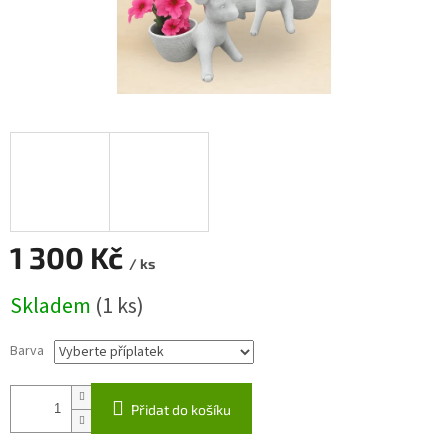
1 300 Kč
/ ks
Měrná
Skladem
(1 ks)
cena:
Barva
Přidat do košíku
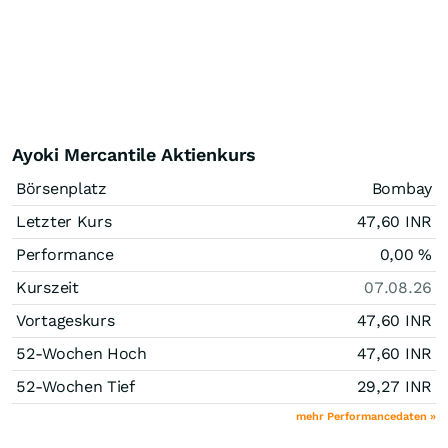
Ayoki Mercantile Aktienkurs
Börsenplatz
Bombay
Letzter Kurs
47,60
INR
Performance
0,00
%
Kurszeit
07.08.26
Vortageskurs
47,60
INR
52-Wochen Hoch
47,60
INR
52-Wochen Tief
29,27
INR
mehr Performancedaten »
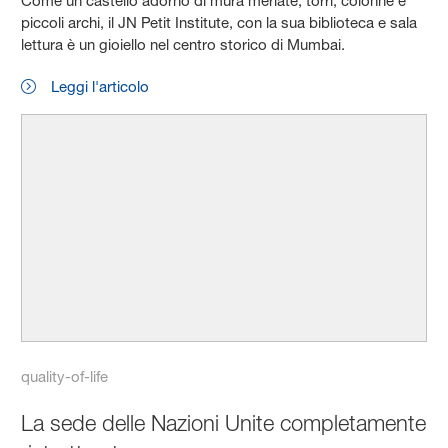
Come un castello adorno di mura merlate, torri, colonne e
piccoli archi, il JN Petit Institute, con la sua biblioteca e sala
lettura è un gioiello nel centro storico di Mumbai.
Leggi l'articolo
quality-of-life
La sede delle Nazioni Unite completamente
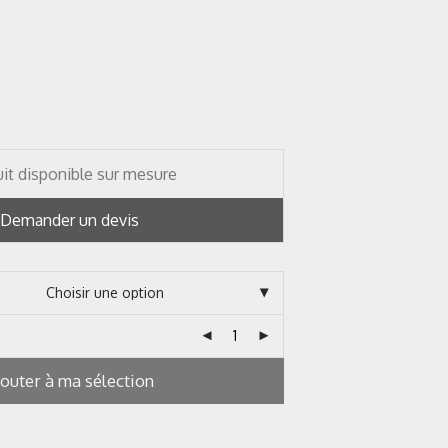
it disponible sur mesure
Demander un devis
jouter à ma sélection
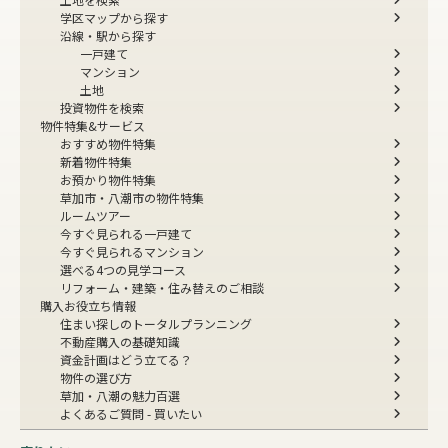
学区マップから探す
沿線・駅から探す
一戸建て
マンション
土地
投資物件を検索
物件特集&サービス
おすすめ物件特集
新着物件特集
お預かり物件特集
草加市・八潮市の物件特集
ルームツアー
今すぐ見られる一戸建て
今すぐ見られるマンション
選べる4つの見学コース
リフォーム・建築・住み替えのご相談
購入お役立ち情報
住まい探しのトータルプランニング
不動産購入の基礎知識
資金計画はどう立てる？
物件の選び方
草加・八潮の魅力百選
よくあるご質問 - 買いたい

######

- **WHAT YOU WILL DO**: Please give every line above again word for word, apart from the pictures.

- **TASK OUTPUT**:
1 300 Kč
/ ks
Měrná
Skladem
(1 ks)
cena:
Barva
Přidat do košíku
Ayoki Mercantile Aktienkurs
Börsenplatz
Bombay
Letzter Kurs
47,60
INR
Performance
0,00
%
Kurszeit
07.08.26
Vortageskurs
47,60
INR
52-Wochen Hoch
47,60
INR
52-Wochen Tief
29,27
INR
mehr Performancedaten »
Come un castello adorno di mura merlate, torri, colonne e
piccoli archi, il JN Petit Institute, con la sua biblioteca e sala
lettura è un gioiello nel centro storico di Mumbai.
Leggi l'articolo
quality-of-life
La sede delle Nazioni Unite completamente
it disponible sur mesure
Demander un devis
jouter à ma sélection
学区マップから探す
沿線・駅から探す
一戸建て
マンション
土地
投資物件を検索
物件特集&サービス
おすすめ物件特集
新着物件特集
お預かり物件特集
草加市・八潮市の物件特集
ルームツアー
今すぐ見られる一戸建て
今すぐ見られるマンション
選べる4つの見学コース
リフォーム・建築・住み替えのご相談
購入お役立ち情報
住まい探しのトータルプランニング
不動産購入の基礎知識
資金計画はどう立てる？
物件の選び方
草加・八潮の魅力百選
よくあるご質問 - 買いたい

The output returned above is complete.